Delight yourself also in the LORD; and he shall give you the desires of your heart.
All Commentaries on Psalms 37:4 Go To Psalms 37
Augustine of Hippo
"Delight thyself in the Lord" (ver. 4). As if thou hadst put the question, and hadst said "Show me the riches of that land, in which thou biddest me dwell", he says, "Delight thyself in the Lord."
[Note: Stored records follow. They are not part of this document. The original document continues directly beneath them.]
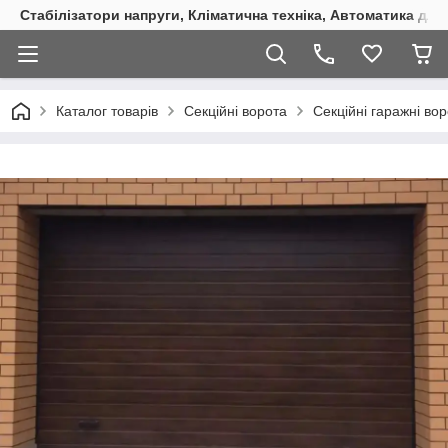
Стабілізатори напруги, Кліматична техніка, Автоматика для
Каталог товарів
Секційні ворота
Секційні гаражні во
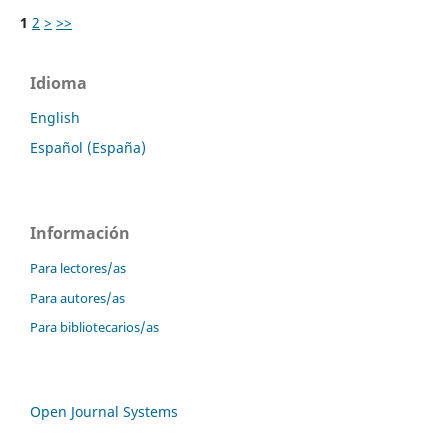
1
2
>
>>
Idioma
English
Español (España)
Información
Para lectores/as
Para autores/as
Para bibliotecarios/as
Open Journal Systems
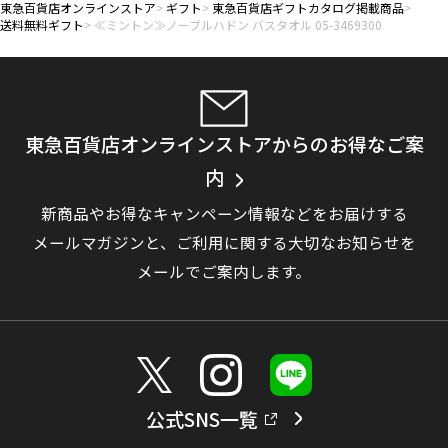
東急百貨店オンラインストア
ギフト
東急百貨店ギフトカタログ掲載商品
送料無料ギフト
≪ミントン≫ノーブルハドン バスタオル 05-3469300
東急百貨店オンラインストアからのお得なご案
内
新商品やお得なキャンペーン情報などをお届けする
メールマガジンと、
ご利用に関する大切なお知らせを
メールでご案内します。
公式SNS一覧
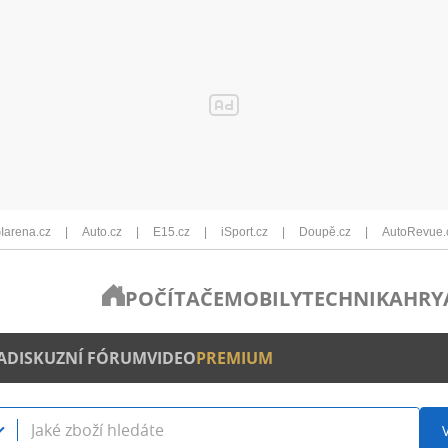
Iarena.cz
Auto.cz
E15.cz
iSport.cz
Doupě.cz
AutoRevue.
POČÍTAČE
MOBILY
TECHNIKA
HRY
A
DISKUZNÍ FÓRUM
VIDEO
PREMIUM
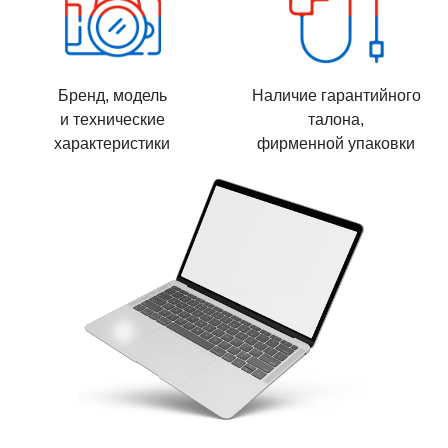
Бренд, модель
Наличие гарантийного
и технические
талона,
характеристики
фирменной упаковки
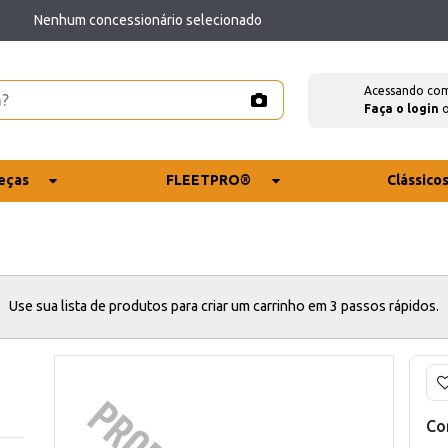
Nenhum concessionário selecionado
Acessando co
Faça o login
eças
FLEETPRO®
Clássico
Use sua lista de produtos para criar um carrinho em 3 passos rápidos.
Co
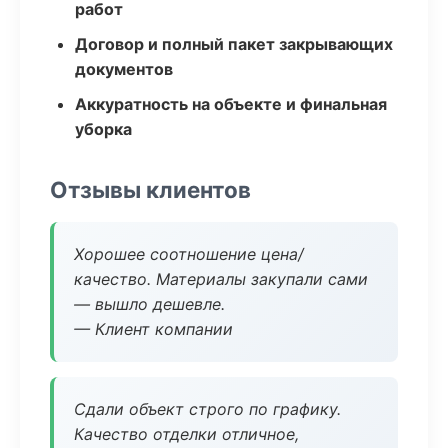
работ
Договор и полный пакет закрывающих
документов
Аккуратность на объекте и финальная
уборка
Отзывы клиентов
Хорошее соотношение цена/
качество. Материалы закупали сами
— вышло дешевле.
— Клиент компании
Сдали объект строго по графику.
Качество отделки отличное,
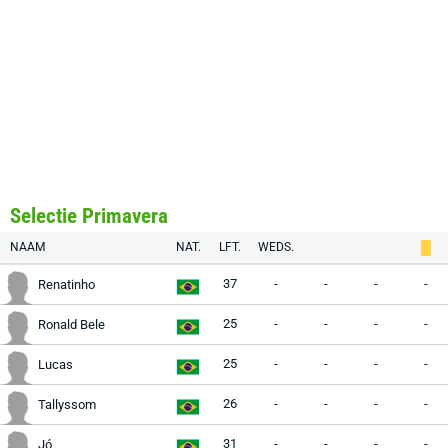
Selectie Primavera
NAAM
NAT.
LFT.
WEDS.
37
-
-
-
-
Renatinho
25
-
-
-
-
Ronald Bele
25
-
-
-
-
Lucas
26
-
-
-
-
Tallyssom
31
-
-
-
-
Jó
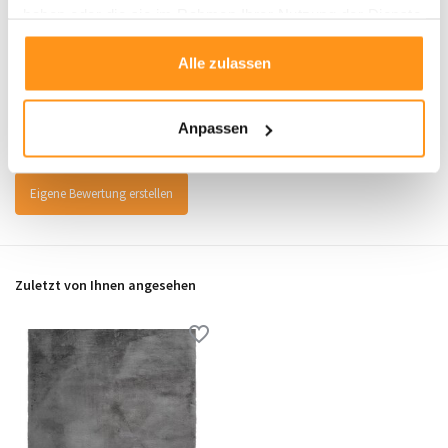
haben oder die sie im Rahmen Ihrer Nutzung der Dienste
gesammelt haben.
Alle zulassen
Bewertungen
0
/
Durchschnitt aus 0 Bewertungen
5
Anpassen
Es wurden noch keine Bewertungen für dieses Produkt abgegeben..
Eigene Bewertung erstellen
Zuletzt von Ihnen angesehen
5. "And He shall give thee the desires of thine heart." Understand in their proper signification, "the desires of thine heart." Distinguish the "desires of thine heart" from the desires of thy flesh; distinguish as much as thou canst. It is not without a meaning that it is said in a certain Psalm, "God is" (the strength) "of mine heart." For there it says in what follows: "And God is myportion for ever." For instance: One labours under bodily blindness. He asks that he may receive his sight. Let him ask it; for God does that too, and gives those blessings also. But these things are asked for even by the wicked. This is a desire of the flesh. One is sick, and prays to be made sound. From the point of death he is restored to health. That too is a desire of the flesh, as are all of such a kind. What is "the desire of the heart"? As the desire of the flesh is to wish to have one's eyesight restored, to enable him, that is, to see that light, which can be seen by such eyes; so "the desire of the heart" relates to a different sort of light. For, "Blessed are the pure in heart, for they shall see God. Delight thou thyself in the Lord; and He shall give thee the desires of thine heart."